Nie chciał tu zostawać. Nie, jeżeli jej tu nie było.

Nie potrafił zrozumieć dlaczego, ale przy niej czuł, że coś znaczy. Czuł się ważny i wiedział, że dziewczyna lubi go za to jaki jest, a nie za to, co ma.

To ona go tutaj jeszcze trzymała, to dzięki niej, pozostawał przy zdrowych zmysłach. Była jego opoką, kimś ważnym, niezbędnym do życia.

Potrzebował jej.

Oczywiście nie żywił do niej jakichś większych uczuć, jak miłość. O nie, nie. Przecież wiadomym było, że on Marcus O'Connor się nie zakochiwał. Po prostu.. była mu bardzo bliska, niczym siostra.

-Mark.. jeżeli tylko chcesz to możesz ze mną jechać.. Ale to dość daleko, drugi koniec kraju. Jeśli chcesz jechać, to musisz się pospieszyć, autobus jest o 22, a Ty..

-Autobus?- przerwał jej, kpiącym głosem.- Chyba sobie żartujesz! Żadnym autobusem!
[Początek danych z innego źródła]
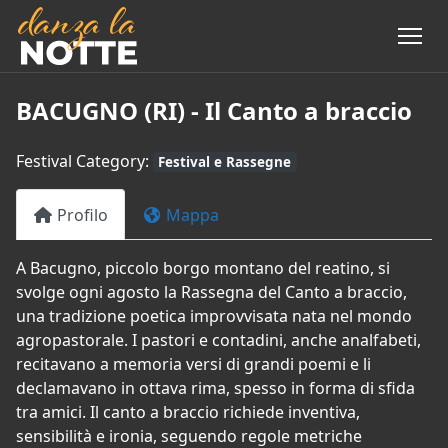
BACUGNO (RI) - Il Canto a braccio
Festival Category:
Festival e Rassegne
Profilo
Mappa
A Bacugno, piccolo borgo montano del reatino, si
svolge ogni agosto la Rassegna del Canto a braccio,
una tradizione poetica improvvisata nata nel mondo
agropastorale. I pastori e contadini, anche analfabeti,
recitavano a memoria versi di grandi poemi e li
declamavano in ottava rima, spesso in forma di sfida
tra amici. Il canto a braccio richiede inventiva,
sensibilità e ironia, seguendo regole metriche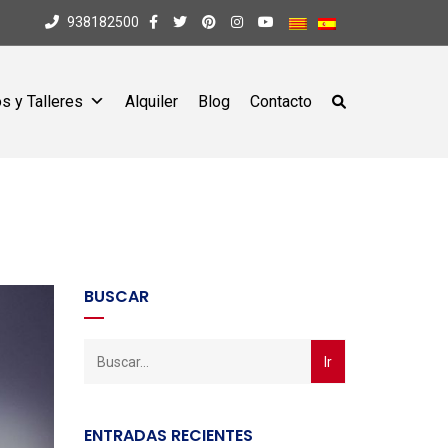
938182500
s y Talleres
Alquiler
Blog
Contacto
BUSCAR
ENTRADAS RECIENTES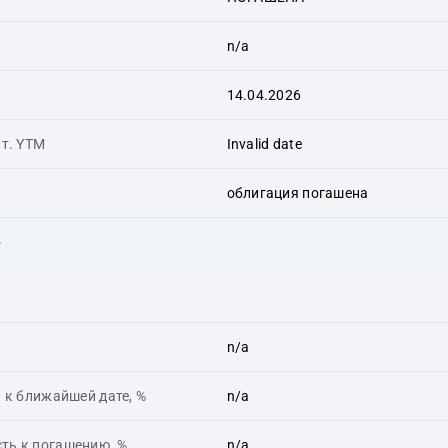
n/a
14.04.2026
ит. YTM
Invalid date
облигация погашена
ь
n/a
 к ближайшей дате, %
n/a
ть к погашению, %
n/a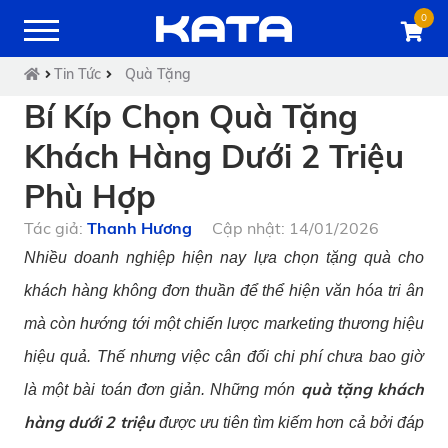
0
Tin Tức
Quà Tặng
Bí Kíp Chọn Quà Tặng
Khách Hàng Dưới 2 Triệu
Phù Hợp
Tác giả:
Thanh Hương
Cập nhật: 14/01/2026
Nhiều doanh nghiệp hiện nay lựa chọn tặng quà cho
khách hàng không đơn thuần để thể hiện văn hóa tri ân
mà còn hướng tới một chiến lược marketing thương hiệu
hiệu quả. Thế nhưng việc cân đối chi phí chưa bao giờ
quà tặng khách
là một bài toán đơn giản. Những món
hàng dưới 2 triệu
được ưu tiên tìm kiếm hơn cả bởi đáp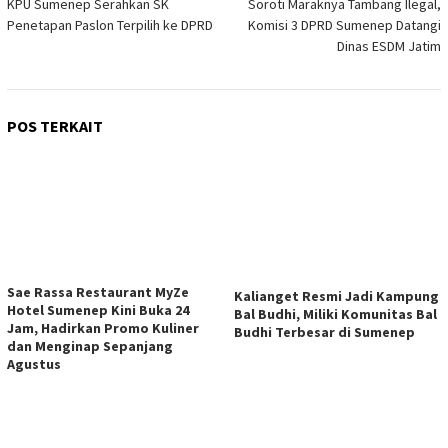
KPU Sumenep Serahkan SK
Soroti Maraknya Tambang Ilegal,
pos
Penetapan Paslon Terpilih ke DPRD
Komisi 3 DPRD Sumenep Datangi
Dinas ESDM Jatim
POS TERKAIT
Sae Rassa Restaurant MyZe
Kalianget Resmi Jadi Kampung
Hotel Sumenep Kini Buka 24
Bal Budhi, Miliki Komunitas Bal
Jam, Hadirkan Promo Kuliner
Budhi Terbesar di Sumenep
dan Menginap Sepanjang
Agustus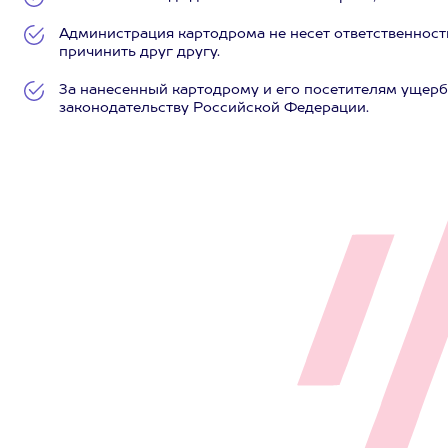
Администрация картодрома не несет ответственности
причинить друг другу.
За нанесенный картодрому и его посетителям ущерб
законодательству Российской Федерации.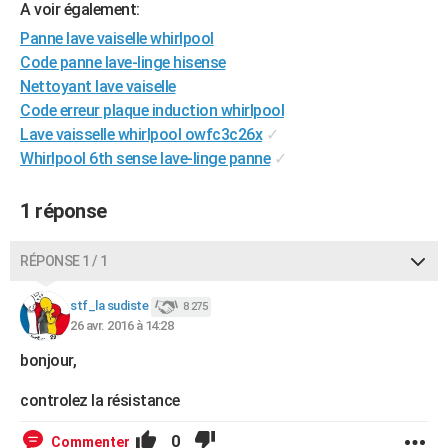
A voir également:
City break
Voyage de noces
Climat
Destinations
Voyage nature
Forum
+
PHOTO
Panne lave vaiselle whirlpool
Code panne lave-linge hisense
GUIDES D'ACHAT
Nettoyant lave vaiselle
BONS PLANS
Code erreur plaque induction whirlpool
Lave vaisselle whirlpool owfc3c26x
✓
CARTE DE VOEUX
Whirlpool 6th sense lave-linge panne
✓
Carte Bonne année
Carte Pâques
Carte de Noël
Carte Saint-Valentin
Carte d'anniversaire
DICTIONNAIRE
1 réponse
Biographies
Expressions
Dictionnaire
Citations
Proverbes
PROGRAMME TV
RÉPONSE 1 / 1
COPAINS D'AVANT
Se connecter
Collèges
Universités
Service militaire
S'inscrire
Lycées
Primaires
Entreprises
Avis de recherche
stf_la sudiste
8 275
AVIS DE DÉCÈS
26 avr. 2016 à 14:28
FORUM
bonjour,
Lifestyle
Sport
Television
Cinema
Bricolage
Culture
Auto
Voyage
controlez la résistance
0
Commenter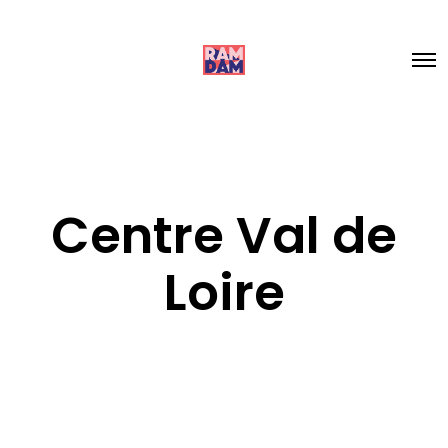
Centre Val de
Loire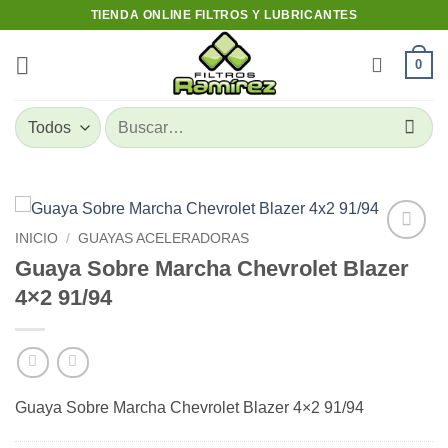
Skip
TIENDA ONLINE FILTROS Y LUBRICANTES
to
content
0
Buscar
por:
INICIO
/
GUAYAS ACELERADORAS
Add to
Guaya Sobre Marcha Chevrolet Blazer
wishlist
4×2 91/94
Guaya Sobre Marcha Chevrolet Blazer 4×2 91/94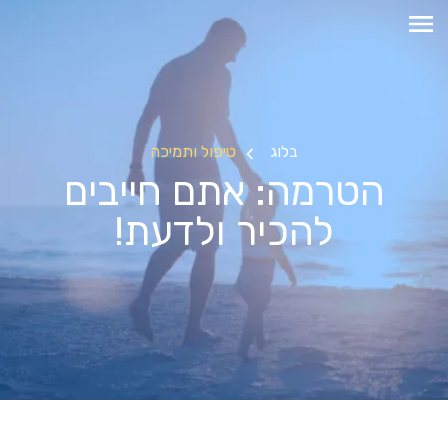
בלוג
טיפול ותמיכה
הטרמה: אתם חייבים
להכיר ולדעת!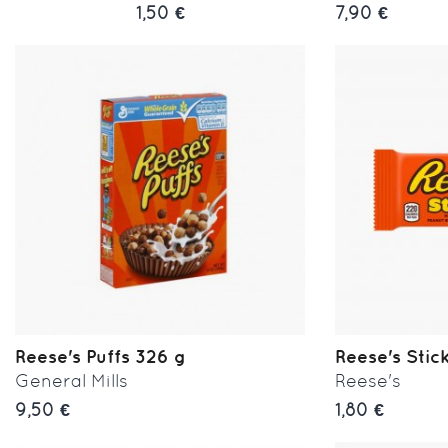
1,50 €
7,90 €
Reese's Puffs 326 g
Reese's Stic
General Mills
Reese's
9,50 €
1,80 €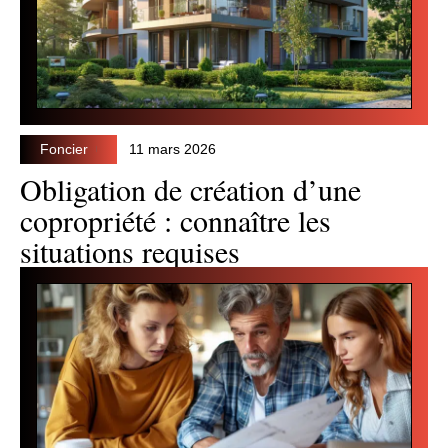
Foncier
11 mars 2026
Obligation de création d’une
copropriété : connaître les
situations requises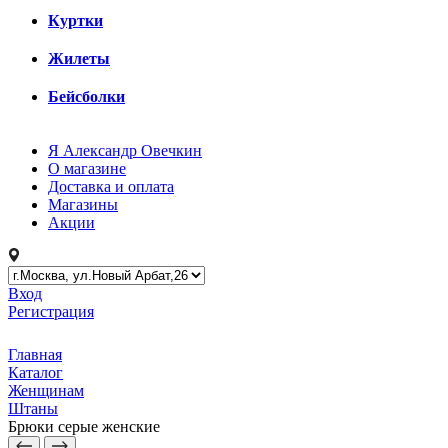
Куртки
Жилеты
Бейсболки
Я Александр Овечкин
О магазине
Доставка и оплата
Магазины
Акции
Вход
Регистрация
Главная
Каталог
Женщинам
Штаны
Брюки серые женские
Pojedziemy moim samochodem, dziewczynko.

-Riley, ja nie chcę..- zaczęła, trąc czoło, jednak brunet znów jej przerwał.

-Nie chcę Cię wykorzystywać..!- powiedział piskliwym głosem, chcąc naśladować jej ton.

-Ej!- oburzyła się.- Ja tak nie mówię!

-Nie wcale.- zaczął się z nią droczyć.

-Nie-e.

-Ta-ak.

-Nie-e.

-Tak.- powiedział stanowczo, po czym wrócił do tematu.- Wcale mnie nie wykorzystujesz. Gdybym nie chciał to bym Ci tego nie zaproponował.

-Mark..

-Za 20 minut będę pod Twoim domem. Czekaj na mnie.. mała.- puścił jej oczko, po czym wstał szybko i wyszedł.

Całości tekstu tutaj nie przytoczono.